Exercise aim: With pictures excluded, copy word for word the lines in the data below from the line containing "All categories" through the line containing "Yes, I recommend this product.".
════════════════════
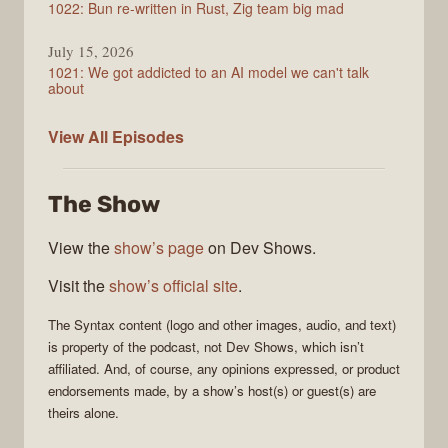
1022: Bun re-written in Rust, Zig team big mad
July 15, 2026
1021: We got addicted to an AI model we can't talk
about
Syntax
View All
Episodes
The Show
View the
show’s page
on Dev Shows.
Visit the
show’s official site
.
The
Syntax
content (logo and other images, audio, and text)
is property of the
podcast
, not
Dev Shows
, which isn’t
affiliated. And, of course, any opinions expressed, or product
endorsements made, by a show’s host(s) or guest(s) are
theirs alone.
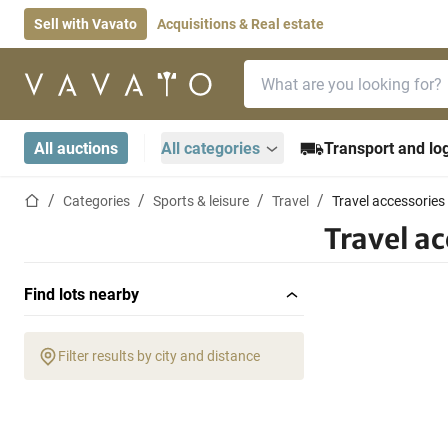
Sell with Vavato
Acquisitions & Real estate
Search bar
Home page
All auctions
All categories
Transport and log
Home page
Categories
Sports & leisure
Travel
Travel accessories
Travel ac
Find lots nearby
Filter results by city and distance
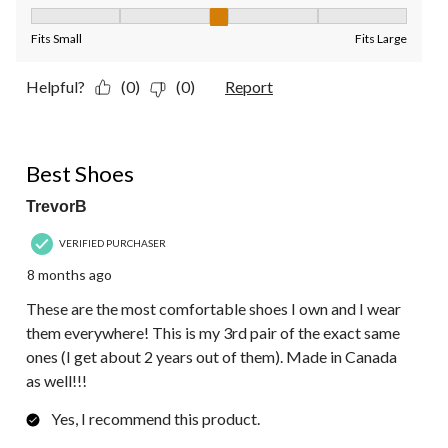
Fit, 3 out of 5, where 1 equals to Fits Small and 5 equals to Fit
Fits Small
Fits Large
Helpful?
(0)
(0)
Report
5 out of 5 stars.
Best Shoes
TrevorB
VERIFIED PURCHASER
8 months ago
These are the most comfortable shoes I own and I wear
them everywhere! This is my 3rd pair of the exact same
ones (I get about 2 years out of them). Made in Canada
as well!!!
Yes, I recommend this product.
════════════════════
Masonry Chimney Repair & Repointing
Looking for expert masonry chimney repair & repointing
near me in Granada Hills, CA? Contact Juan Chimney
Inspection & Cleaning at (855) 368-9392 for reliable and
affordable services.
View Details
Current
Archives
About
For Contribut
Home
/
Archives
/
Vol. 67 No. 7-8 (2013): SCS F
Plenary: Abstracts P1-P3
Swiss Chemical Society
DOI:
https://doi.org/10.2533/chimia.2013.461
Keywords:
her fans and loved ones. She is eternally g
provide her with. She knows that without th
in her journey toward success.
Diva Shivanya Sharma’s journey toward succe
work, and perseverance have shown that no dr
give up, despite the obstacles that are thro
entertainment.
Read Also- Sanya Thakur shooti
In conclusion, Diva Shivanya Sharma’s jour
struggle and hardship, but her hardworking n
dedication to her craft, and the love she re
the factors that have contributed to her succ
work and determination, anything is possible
════════════════════
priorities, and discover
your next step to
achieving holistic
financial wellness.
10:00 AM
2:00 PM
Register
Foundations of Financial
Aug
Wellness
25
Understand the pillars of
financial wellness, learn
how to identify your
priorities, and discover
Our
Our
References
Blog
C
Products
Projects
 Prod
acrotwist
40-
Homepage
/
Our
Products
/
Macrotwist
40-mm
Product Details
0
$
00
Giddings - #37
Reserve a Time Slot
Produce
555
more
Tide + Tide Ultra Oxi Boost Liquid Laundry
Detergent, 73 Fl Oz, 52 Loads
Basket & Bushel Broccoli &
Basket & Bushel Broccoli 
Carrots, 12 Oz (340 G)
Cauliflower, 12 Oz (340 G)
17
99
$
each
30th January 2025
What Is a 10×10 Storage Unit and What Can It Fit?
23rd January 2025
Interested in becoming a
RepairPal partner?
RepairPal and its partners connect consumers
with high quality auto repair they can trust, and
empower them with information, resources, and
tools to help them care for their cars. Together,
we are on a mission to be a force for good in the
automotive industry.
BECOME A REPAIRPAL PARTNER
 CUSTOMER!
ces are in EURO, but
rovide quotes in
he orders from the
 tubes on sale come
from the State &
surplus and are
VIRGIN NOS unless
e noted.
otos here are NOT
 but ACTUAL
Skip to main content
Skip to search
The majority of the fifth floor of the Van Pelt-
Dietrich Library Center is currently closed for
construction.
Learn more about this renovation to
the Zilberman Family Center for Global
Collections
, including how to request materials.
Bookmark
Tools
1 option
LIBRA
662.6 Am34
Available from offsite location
════════════════════
Response to this task:
All categories
Transport and log
Home page
Categories
Sports & leisure
Travel
Travel accessories
Travel ac
Find lots nearby
Filter results by city and distance
Fit, 3 out of 5, where 1 equals to Fits Small and 5 equals to Fit
Fits Small
Fits Large
Helpful?
(0)
(0)
Report
5 out of 5 stars.
Best Shoes
TrevorB
VERIFIED PURCHASER
8 months ago
These are the most comfortable shoes I own and I wear
them everywhere! This is my 3rd pair of the exact same
ones (I get about 2 years out of them). Made in Canada
as well!!!
Yes, I recommend this product.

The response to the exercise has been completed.